Transcribed page contents
- Opening Delimiter -
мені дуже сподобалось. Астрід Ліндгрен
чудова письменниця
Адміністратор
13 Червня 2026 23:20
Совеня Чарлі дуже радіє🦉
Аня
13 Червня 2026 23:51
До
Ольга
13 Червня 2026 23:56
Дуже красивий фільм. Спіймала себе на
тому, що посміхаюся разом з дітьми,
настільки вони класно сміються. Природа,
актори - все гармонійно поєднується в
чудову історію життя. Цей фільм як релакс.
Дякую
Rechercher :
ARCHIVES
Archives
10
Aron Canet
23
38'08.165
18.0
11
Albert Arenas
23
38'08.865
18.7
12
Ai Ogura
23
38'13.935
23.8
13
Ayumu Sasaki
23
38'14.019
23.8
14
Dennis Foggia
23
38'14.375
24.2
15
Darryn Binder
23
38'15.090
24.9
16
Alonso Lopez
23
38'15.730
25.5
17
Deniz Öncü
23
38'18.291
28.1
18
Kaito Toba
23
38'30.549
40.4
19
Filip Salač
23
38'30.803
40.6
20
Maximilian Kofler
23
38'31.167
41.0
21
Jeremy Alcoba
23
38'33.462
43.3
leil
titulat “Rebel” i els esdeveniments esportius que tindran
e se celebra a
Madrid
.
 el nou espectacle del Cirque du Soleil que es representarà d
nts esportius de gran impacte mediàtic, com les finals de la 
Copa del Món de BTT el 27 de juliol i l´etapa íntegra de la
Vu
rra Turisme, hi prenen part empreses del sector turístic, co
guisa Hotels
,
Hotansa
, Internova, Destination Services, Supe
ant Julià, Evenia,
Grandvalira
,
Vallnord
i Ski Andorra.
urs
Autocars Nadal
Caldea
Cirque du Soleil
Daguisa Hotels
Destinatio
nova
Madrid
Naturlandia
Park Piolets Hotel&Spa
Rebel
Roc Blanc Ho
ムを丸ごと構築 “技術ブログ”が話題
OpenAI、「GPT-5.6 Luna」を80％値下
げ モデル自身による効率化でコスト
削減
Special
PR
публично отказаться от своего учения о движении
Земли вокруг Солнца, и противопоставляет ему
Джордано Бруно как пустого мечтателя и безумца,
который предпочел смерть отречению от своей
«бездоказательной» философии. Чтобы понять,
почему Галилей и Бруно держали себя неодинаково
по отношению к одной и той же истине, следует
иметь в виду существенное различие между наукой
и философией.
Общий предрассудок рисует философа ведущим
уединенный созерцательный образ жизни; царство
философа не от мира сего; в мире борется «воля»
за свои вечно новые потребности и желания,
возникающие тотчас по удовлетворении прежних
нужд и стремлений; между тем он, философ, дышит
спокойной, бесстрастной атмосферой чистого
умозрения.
- Closing Delimiter -
Work instructions:
Write out only the lines from the very start of the entries above to the line that includes "актори - все гармонійно поєднується в", both ends included, each one unchanged.

Response to the task:
мені дуже сподобалось. Астрід Ліндгрен
чудова письменниця
Адміністратор
13 Червня 2026 23:20
Совеня Чарлі дуже радіє🦉
Аня
13 Червня 2026 23:51
До
Ольга
13 Червня 2026 23:56
Дуже красивий фільм. Спіймала себе на
тому, що посміхаюся разом з дітьми,
настільки вони класно сміються. Природа,
актори - все гармонійно поєднується в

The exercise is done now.